Creeping multilateralism

The debate over Fast Track is heating up, and President Obama is getting more riled up by the details of the investor-state dispute settlement mechanism, or ISDS, than I’ve ever seen a sitting president get. On a recent conference call with reporters discussed by Greg Sargent, Obama said:

This is the notion that corporate America will be able to use this provision to eliminate our financial regulations and our food safety regulations and our consumer regulations. That’s just bunk. It’s not true.

ISDS is a form of dispute resolution. It’s not new. There are over 3,000 different ISDS agreements among countries across the globe…

ISDS has come under some legitimate criticism, when they’re poorly written, because they’ve been used in particular by some tobacco countries in some countries to challenge anti-tobacco regulation. That’s why we have made sure that some of the legitimate criticisms around past ISDS provisions are tightened, are strengthened, so that there is no possibility of smaller countries or weaker countries getting clobbered by the legal departments of somebody like R.J. Reynolds so that they can’t pass anti-smoking regulations.

The president is correct about the widespread proliferation of investment treaties. Indeed, I can’t think of another category of international pact that is equally bounteous.

Notably, most of these treaties – UNCTAD estimates nearly 80 percent – include most-favored nation provisions. MFN rules have a long history, and are premised on the notion that – when King Sam extends privileges to King Jack, he should do the same for King George. Fast forward to investment treaties, and MFN means that the US must treat German investors as well as it treats Canadian investors, and Argentine investors, and so on.

As legal scholar Martins Paparinskis has shown, investment treaty arbitrators have had a field day with MFN provisions. Arbitrators have found that investors from Country A investing in Country B get to have access to equal treatment as Country B offers investors from Countries C, D and so on. But this “treatment” goes beyond Country B’s direct relations with the investor in question, and can include the benefit of the substantive and procedural treaty provisions that Country B negotiated with those other nations.

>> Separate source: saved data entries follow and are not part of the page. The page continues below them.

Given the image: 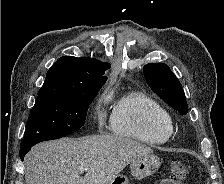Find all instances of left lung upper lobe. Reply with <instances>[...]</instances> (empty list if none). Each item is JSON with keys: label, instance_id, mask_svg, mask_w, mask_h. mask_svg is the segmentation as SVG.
I'll return each mask as SVG.
<instances>
[{"label": "left lung upper lobe", "instance_id": "1", "mask_svg": "<svg viewBox=\"0 0 224 184\" xmlns=\"http://www.w3.org/2000/svg\"><path fill=\"white\" fill-rule=\"evenodd\" d=\"M144 76L150 88L181 115H186L188 106L181 83L164 63L144 66Z\"/></svg>", "mask_w": 224, "mask_h": 184}]
</instances>
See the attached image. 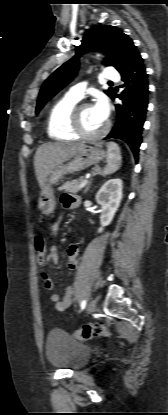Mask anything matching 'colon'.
<instances>
[{
  "label": "colon",
  "instance_id": "colon-1",
  "mask_svg": "<svg viewBox=\"0 0 168 415\" xmlns=\"http://www.w3.org/2000/svg\"><path fill=\"white\" fill-rule=\"evenodd\" d=\"M34 248L36 250V264L38 265L37 272L41 273L48 269L47 262V250L46 240L42 235H37L34 238ZM74 336L81 340H90L96 337L109 338L112 336V332L109 328L101 323H92L83 326L81 329L74 333Z\"/></svg>",
  "mask_w": 168,
  "mask_h": 415
}]
</instances>
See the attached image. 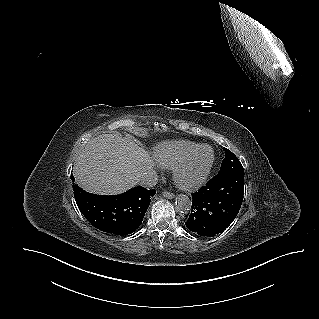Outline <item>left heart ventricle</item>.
I'll list each match as a JSON object with an SVG mask.
<instances>
[{
    "mask_svg": "<svg viewBox=\"0 0 319 319\" xmlns=\"http://www.w3.org/2000/svg\"><path fill=\"white\" fill-rule=\"evenodd\" d=\"M211 157L212 153L209 148L201 149L188 166L185 178L187 180H193L200 176L207 164L210 162Z\"/></svg>",
    "mask_w": 319,
    "mask_h": 319,
    "instance_id": "obj_1",
    "label": "left heart ventricle"
}]
</instances>
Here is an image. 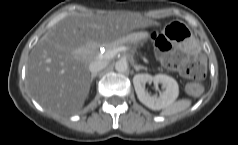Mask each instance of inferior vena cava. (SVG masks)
Instances as JSON below:
<instances>
[{
    "label": "inferior vena cava",
    "mask_w": 238,
    "mask_h": 145,
    "mask_svg": "<svg viewBox=\"0 0 238 145\" xmlns=\"http://www.w3.org/2000/svg\"><path fill=\"white\" fill-rule=\"evenodd\" d=\"M107 66V62L103 60H95L89 64V70L92 74H97Z\"/></svg>",
    "instance_id": "inferior-vena-cava-1"
}]
</instances>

Pause for a moment to imagine the mischief this allows. Let’s say that we take Obama at his word that his investment agreements are better than past ones – perhaps by blocking challenges of health measures. Great. But if the past pacts continue to exist, then investors could pluck the most pro-investor provisions from a country’s entire roster of treaties. Such use of MFN sharply diminishes the utility of treaty-by-treaty reform efforts.

The problem is actually a bit deeper than that. As I wrote with some colleagues in a previous life, investment treaties also have a pretty open definition of which investors can benefit from them – typically requiring little more than registration in a chosen “home country”. (Some recent treaties create greater hurdles, such as requiring investors to have a “substantial business presence” in their designated “home country”. However, arbitrators reviewing these hurdles have determined that as little as two employees and a small paper trail in a home country were “substantial”.) This home country need not be the country that the public associates the investor with. Indeed, Philip Morris has used its Hong Kong subsidiary to launch claims against Australia, and Canadian firm Pac Rim has used its US subsidiary to get access to the US-Central America trade deal.

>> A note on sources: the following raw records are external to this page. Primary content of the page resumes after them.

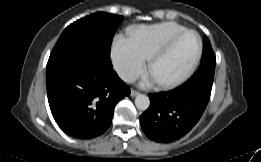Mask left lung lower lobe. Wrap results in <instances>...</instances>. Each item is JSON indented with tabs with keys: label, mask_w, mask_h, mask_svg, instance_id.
Here are the masks:
<instances>
[{
	"label": "left lung lower lobe",
	"mask_w": 261,
	"mask_h": 162,
	"mask_svg": "<svg viewBox=\"0 0 261 162\" xmlns=\"http://www.w3.org/2000/svg\"><path fill=\"white\" fill-rule=\"evenodd\" d=\"M213 67L198 69L183 85L149 94L150 107L141 115L144 133L153 141L168 143L186 135L200 120L210 99Z\"/></svg>",
	"instance_id": "obj_1"
}]
</instances>
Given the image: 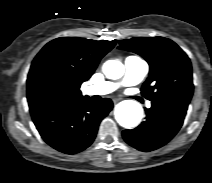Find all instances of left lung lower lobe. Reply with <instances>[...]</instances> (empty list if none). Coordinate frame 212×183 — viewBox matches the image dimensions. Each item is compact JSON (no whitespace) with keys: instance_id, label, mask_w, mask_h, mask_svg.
<instances>
[{"instance_id":"obj_1","label":"left lung lower lobe","mask_w":212,"mask_h":183,"mask_svg":"<svg viewBox=\"0 0 212 183\" xmlns=\"http://www.w3.org/2000/svg\"><path fill=\"white\" fill-rule=\"evenodd\" d=\"M188 105L152 102L146 120L133 130L122 132L124 140L141 151H152L169 142L183 124Z\"/></svg>"}]
</instances>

Let’s illustrate how these provisions I’ve mentioned could play out when considered together. Let’s assume that Deutsche Bank wished to launch an ISDS claim against some aspect of the US’ Dodd-Frank financial reform law. The German company would not need to wait until the US implemented a Trans-Atlantic Trade and Investment Partnership (TTIP) to do so. Instead, it would merely need to make on-paper alterations to its corporate holding structure, such that its US operations were “owned” by Deutsche Bank AG (Canada). The Canadian subsidiary would benefit from NAFTA protections in the US – even without TTIP – through this “nationality planning”. To take matters further, imagine that NAFTA (or TTIP, for that matter) blocked investors from making certain types of financial services claims, but that an older US-Argentina investment treaty did not block such claims. Deutsche Bank would be able to claim that Argentine investors in the US could hypothetically benefit from more generous treatment than Germans and Canadians. By “treaty shopping” under MFN provisions, Deutsche Bank could claim the best treatment in the US’ 30-year-old network of treaties.

So while the policy debate focuses on whether Obama should sign a Trans-Pacific Partnership (TPP) or TTIP, the reality is that an investor could already make almost any claim it wished to make, through smart use of treaty-shopping and nationality planning. Thus, it is misguided for policymakers and analysts to think about investment pacts in bilateral and regional terms.

To paraphrase one of my favorite new bands Coup Sauvage, your new treaty will not save you. Without engaging with the “creeping multilateralism” of the 3,200-plus investment pacts, governments will waste a lot of time and energy trying to put their own mark on newer treaties. Fun stuff, but only if you like whack-a-mole.